36 - "Geh in's Bett und träum weiter."

SmackDown war wundervoll wie immer. Dieses Mal hatte ich keine Angst gehabt, Samoa Joe kalt in die Augen zu starren. Zwar hatte Randy direkt neben mir gestanden und mich beschützt, doch ich hatte mich gefühlt, als könnte ich ihn alleine umlegen. Nur mit Blicken und einem selbstsicheren Lächeln. Seine dunklen Iriden waren unsicher von meinem linken zu meinem rechten Auge und wieder zurück gehüpft. Ich war nicht die jenige gewesen, die den Blick abgewendet hatte. Er war weich geworden und hatte wegsehen müssen. Das war mein Triumph.
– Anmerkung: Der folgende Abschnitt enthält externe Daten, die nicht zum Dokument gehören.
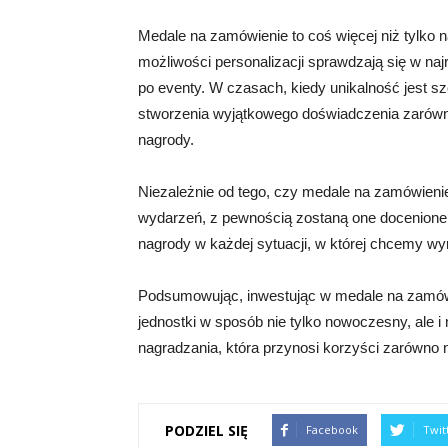
Medale na zamówienie to coś więcej niż tylko n
możliwości personalizacji sprawdzają się w naj
po eventy. W czasach, kiedy unikalność jest sz
stworzenia wyjątkowego doświadczenia zarówno 
nagrody.
Niezależnie od tego, czy medale na zamówien
wydarzeń, z pewnością zostaną one docenione 
nagrody w każdej sytuacji, w której chcemy wyró
Podsumowując, inwestując w medale na zamówi
jednostki w sposób nie tylko nowoczesny, ale i
nagradzania, która przynosi korzyści zarówno 
PODZIEL SIĘ
Facebook
Twit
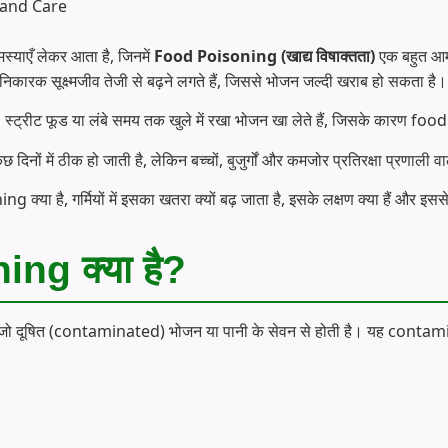
स्याएँ लेकर आता है, जिनमें
Food Poisoning (खाद्य विषाक्तता)
एक बहुत आम 
ानिकारक सूक्ष्मजीव तेजी से बढ़ने लगते हैं, जिससे भोजन जल्दी खराब हो सकता है।
 स्ट्रीट फूड या लंबे समय तक खुले में रखा भोजन खा लेते हैं, जिसके कारण f
 दिनों में ठीक हो जाती है, लेकिन बच्चों, बुजुर्गों और कमजोर प्रतिरक्षा प्रणाली व
g क्या है, गर्मियों में इसका खतरा क्यों बढ़ जाता है, इसके लक्षण क्या हैं और 
ng क्या है?
 दूषित (contaminated) भोजन या पानी के सेवन से होती है। यह contamina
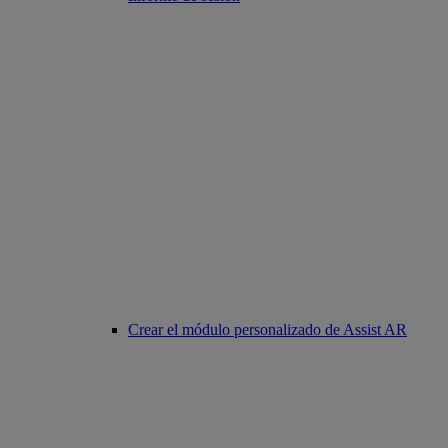
Crear el módulo personalizado de Assist AR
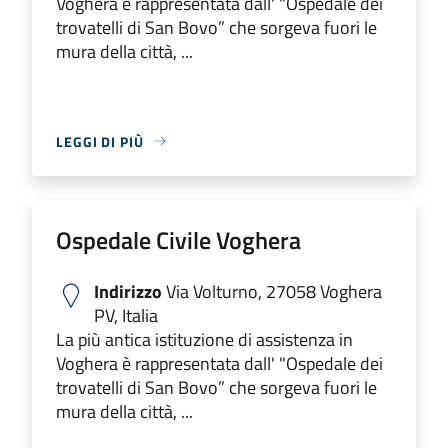
Voghera è rappresentata dall' "Ospedale dei
trovatelli di San Bovo” che sorgeva fuori le
mura della città, ...
LEGGI DI PIÙ
Ospedale Civile Voghera
Indirizzo
Via Volturno, 27058 Voghera
PV, Italia
La più antica istituzione di assistenza in
Voghera è rappresentata dall' "Ospedale dei
trovatelli di San Bovo” che sorgeva fuori le
mura della città, ...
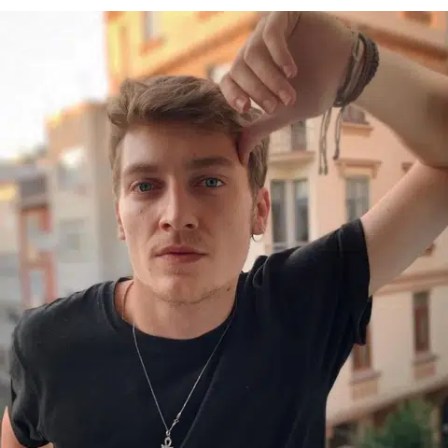
Bilecik
Bingöl
Bitlis
Bolu
Burdur
Bursa
Çanakkale
Çankırı
Çorum
Denizli
Diyarbakır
Nach fünf Tagen Training bemerkten wir schon eine Veränderung in mir. Lea und Titus hatten mich mit dem Seilgeviert vertraut gemacht. "Du musst wieder eins mit dem Ring werden", hatten sie mir gesagt. Ich hatte sie ausgelacht und den Kopf geschüttelt, nur um später zu bemerken, dass sie Recht hatten und sich dieses Konzept des "einer Einheit mit dem Ring Bildens" dümmer anhörte, als es tatsächlich war. Wir hatten uns immer zusammen aufgewärmt, was natürlich nicht ohne funky Musik vonstattengehen konnte. Titus und Lea hatten mir geraten, erst mit Gymnastik und Turnen anzufangen, da ich in diesem Bereich schon vor fünf Jahren sehr sicher gewesen war. Also hatte ich das auch getan, hatte mich verbogen und verrenkt, mit Rädern, Brücken, Handständen, Flick Flacks und Spagaten, war auf den Händen gelaufen und hatte selbst Titus noch etwas beibringen können. Ich kann ihn wieder trainieren. Also irgendwie. Wir hatten unglaublich viel Spaß gehabt. Wenn wir zwischendurch Pausen gemacht hatten, hatten wir Musik laufen lassen und hatten jedes Mal eine kleine Party geschmissen. Wie als ich zusammen mit Randy zu dem Lied Lambada von Kaoma getanzt hatte. Wenn das WWE Universum die Bilder und Videos, die Lea von uns gemacht hatte, zu sehen bekommen würde, dann müssten wir wohl kaum noch vorspielen, dass wir ein Paar werden würden. Für die Fans wäre das keine Überraschung gewesen. Randy's Tanzkünste waren aber eindeutig sehr überraschend. Ich hätte niemals gedacht, dass er sich so bewegen konnte. Aber bis auf RKOs aus dem Nichts erwartete man auch nicht viel von ihm.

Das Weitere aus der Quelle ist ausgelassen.